They would refuse it under their own delegated powers, he said.
Earlier, planning consultant Steve Bott had told the planning committee that the proposal was partly intended to enable brother and sister Sarah Puckey and Mark Heims to return to Lowertown, where they were brought up, to be close to their elderly father David Heims.
The four affordable homes included would be single-storey, and three of the houses intended for sale on the open market would be occupied by Mrs Puckey, Mr Heims and fellow applicant Derek Towler.
"The site is suitable for the level of proposed development," said Mr Bott.
Many residents are opposed to the plan, saying they fear it will merge Lowertown with Helston, but Mr Bott said: "We consider a significant gap between Lowertown and Helston will still remain."

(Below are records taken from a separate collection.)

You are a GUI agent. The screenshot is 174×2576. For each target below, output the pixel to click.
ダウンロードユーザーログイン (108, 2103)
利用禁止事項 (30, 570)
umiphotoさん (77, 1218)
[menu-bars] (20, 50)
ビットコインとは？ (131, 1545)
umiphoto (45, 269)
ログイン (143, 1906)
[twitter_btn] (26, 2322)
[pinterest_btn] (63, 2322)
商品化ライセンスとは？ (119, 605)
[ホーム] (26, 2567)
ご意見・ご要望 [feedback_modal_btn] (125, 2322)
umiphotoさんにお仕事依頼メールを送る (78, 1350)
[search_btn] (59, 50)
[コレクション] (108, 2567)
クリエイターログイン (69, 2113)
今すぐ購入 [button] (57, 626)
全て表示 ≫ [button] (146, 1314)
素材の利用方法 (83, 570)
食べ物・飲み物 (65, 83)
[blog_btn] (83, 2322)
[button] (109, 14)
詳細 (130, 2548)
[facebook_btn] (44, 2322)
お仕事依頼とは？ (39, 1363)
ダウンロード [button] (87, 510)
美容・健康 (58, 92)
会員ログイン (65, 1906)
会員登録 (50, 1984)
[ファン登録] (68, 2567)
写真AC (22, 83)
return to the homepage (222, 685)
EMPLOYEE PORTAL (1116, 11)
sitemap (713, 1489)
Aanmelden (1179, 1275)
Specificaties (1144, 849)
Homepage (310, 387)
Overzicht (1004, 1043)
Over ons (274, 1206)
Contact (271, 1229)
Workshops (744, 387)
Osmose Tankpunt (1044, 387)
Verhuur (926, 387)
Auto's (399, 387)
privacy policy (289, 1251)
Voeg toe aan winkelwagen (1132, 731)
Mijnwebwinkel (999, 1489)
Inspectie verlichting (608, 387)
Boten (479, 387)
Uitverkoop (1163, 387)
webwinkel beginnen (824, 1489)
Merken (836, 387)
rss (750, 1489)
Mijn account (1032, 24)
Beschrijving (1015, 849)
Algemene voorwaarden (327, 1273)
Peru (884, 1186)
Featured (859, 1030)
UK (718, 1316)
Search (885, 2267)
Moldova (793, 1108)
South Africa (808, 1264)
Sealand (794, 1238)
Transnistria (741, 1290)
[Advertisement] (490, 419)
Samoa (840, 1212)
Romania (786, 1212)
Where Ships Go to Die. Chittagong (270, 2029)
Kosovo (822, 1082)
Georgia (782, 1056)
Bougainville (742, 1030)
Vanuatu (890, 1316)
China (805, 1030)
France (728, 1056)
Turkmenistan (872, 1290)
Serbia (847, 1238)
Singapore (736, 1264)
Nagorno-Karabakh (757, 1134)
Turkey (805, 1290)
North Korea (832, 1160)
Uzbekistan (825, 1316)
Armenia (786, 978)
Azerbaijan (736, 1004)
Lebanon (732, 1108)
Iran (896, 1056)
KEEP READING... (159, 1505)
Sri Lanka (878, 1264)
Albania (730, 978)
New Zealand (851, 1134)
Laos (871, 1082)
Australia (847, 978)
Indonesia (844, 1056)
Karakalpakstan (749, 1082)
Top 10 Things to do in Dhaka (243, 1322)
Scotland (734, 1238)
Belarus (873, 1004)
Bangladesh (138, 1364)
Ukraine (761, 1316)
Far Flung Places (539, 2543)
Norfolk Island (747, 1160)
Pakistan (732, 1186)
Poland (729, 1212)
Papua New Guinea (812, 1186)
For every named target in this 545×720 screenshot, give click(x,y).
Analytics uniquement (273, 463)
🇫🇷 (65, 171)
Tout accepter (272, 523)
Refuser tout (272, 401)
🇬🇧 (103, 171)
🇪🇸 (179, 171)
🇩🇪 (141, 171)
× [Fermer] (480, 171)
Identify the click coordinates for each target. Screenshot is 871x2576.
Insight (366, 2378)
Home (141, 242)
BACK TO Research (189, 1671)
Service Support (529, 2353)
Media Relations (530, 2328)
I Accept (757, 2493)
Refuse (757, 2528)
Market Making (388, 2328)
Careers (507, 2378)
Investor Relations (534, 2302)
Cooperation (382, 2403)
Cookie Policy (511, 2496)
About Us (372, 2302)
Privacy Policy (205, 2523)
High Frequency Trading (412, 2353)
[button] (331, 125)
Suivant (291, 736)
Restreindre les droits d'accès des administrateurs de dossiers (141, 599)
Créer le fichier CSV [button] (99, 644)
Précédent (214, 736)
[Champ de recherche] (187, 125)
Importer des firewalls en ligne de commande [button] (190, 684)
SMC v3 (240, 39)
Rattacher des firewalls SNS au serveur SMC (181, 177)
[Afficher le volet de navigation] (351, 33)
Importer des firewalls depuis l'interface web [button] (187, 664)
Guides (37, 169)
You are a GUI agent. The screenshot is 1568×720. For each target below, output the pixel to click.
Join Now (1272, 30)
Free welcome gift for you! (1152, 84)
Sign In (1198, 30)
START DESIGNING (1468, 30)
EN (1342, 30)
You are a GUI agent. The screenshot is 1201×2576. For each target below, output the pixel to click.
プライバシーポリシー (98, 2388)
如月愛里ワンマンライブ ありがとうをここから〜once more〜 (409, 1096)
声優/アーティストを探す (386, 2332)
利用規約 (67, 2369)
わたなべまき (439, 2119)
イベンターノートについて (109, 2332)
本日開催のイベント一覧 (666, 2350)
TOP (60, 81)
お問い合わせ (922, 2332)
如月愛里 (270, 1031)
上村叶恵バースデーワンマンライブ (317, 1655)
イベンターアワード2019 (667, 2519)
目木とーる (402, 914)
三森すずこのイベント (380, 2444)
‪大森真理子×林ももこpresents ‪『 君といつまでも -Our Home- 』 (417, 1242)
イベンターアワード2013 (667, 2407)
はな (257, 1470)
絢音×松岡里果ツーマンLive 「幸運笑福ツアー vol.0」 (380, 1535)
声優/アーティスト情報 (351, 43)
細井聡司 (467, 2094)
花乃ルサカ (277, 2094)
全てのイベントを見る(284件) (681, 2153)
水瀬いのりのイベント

There was also concern over the situation with access to the site, from the only road through Lowertown.
Objector Owen Baker told the planning committee: "It's an accident blackspot waiting to happen."
He also said the development "would be out of keeping and out of character with the hamlet itself".
Town councillor Niall Devenish, who led the committee's deliberations, recommended refusal on a number of grounds.
These included access, the fact that it was clearly not supported by the local community, that in view of the "topography" of the site the new homes would be "overbearing" and not in keeping with the rural community, and that development could cause a flood risk elsewhere in Lowertown.